## Notes of Henry Wilton’s Cambridge lecture 21-06-2017

Surface groups in graphs of groups

1. Gromov’s questions

Today, all infinite groups are torsion-free.

Question (Gromov). Does every one-ended hyperbolic group contain a surface subgroup ?

Ping-pong produces heaps of free subgroups. However, one-ended subgroups arise in only finitely many sorts up to conjugacy, so it ought to be much harder to construct surface subgroups. Let us relax the question a bit: look for infinite index one-ended subgroups. One needs rule out surface group.

Question (Gromov). Does every one-ended hyperbolic group which is not a surface group, contain a finitely generated one-ended subgroup of infinite index?

Question. Does every one-ended finitely presented group contain either a surface group or a Baumslag-Solitar subgroup ${BS(1,m)}$?

The most important development is Kahn-Markovic’s positive result for 3-manifold groups.
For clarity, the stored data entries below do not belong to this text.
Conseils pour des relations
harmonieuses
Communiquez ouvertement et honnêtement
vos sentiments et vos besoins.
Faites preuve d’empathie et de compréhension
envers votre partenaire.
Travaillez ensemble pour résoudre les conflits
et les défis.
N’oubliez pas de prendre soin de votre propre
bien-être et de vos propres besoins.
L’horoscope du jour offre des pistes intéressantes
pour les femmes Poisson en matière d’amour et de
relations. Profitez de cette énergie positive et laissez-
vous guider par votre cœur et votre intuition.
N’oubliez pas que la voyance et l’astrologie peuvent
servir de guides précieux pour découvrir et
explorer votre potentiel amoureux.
In 2012, Calegari-Walker gave a positive answer for random groups.

2. Free groups and relative questions

Here is a much easier class of examples.

Relative means relative to a given set of relators. I.e. study group pairs ${(F,\omega)}$ where ${F}$ is e finitely generated free group and ${\omega}$ a finite collection of words. A surface pair is ${(\pi_1(\Sigma),\partial \Sigma)}$ where ${\Sigma}$ is a surface with boundary and ${\partial\Sigma=(c_1,\ldots,c_b)}$ represents its boundary components.

Note that a pair can be doubled into

$\displaystyle \begin{array}{rcl} D(\omega)=F\star_{\langle \omega\rangle} F. \end{array}$

Bestvina-Feighn: ${D(\omega)}$ is hyperbolic iff ${\omega}$ is not a proper power.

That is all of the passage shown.